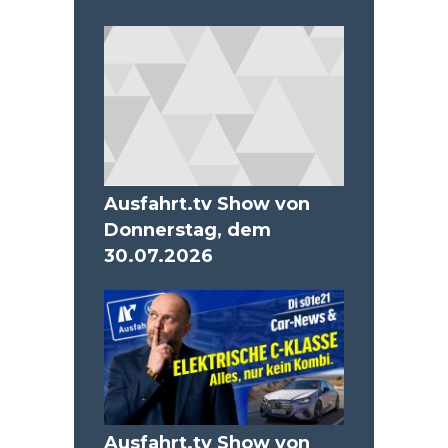
Ausfahrt.tv Show von
Donnerstag, dem
30.07.2026
Ausfahrt.tv Show von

* **Work request**: Return the full material word for word. Do not include the pictures.

* **Written answer**:
Ausfahrt.tv Show von
Donnerstag, dem
30.07.2026
Ausfahrt.tv Show von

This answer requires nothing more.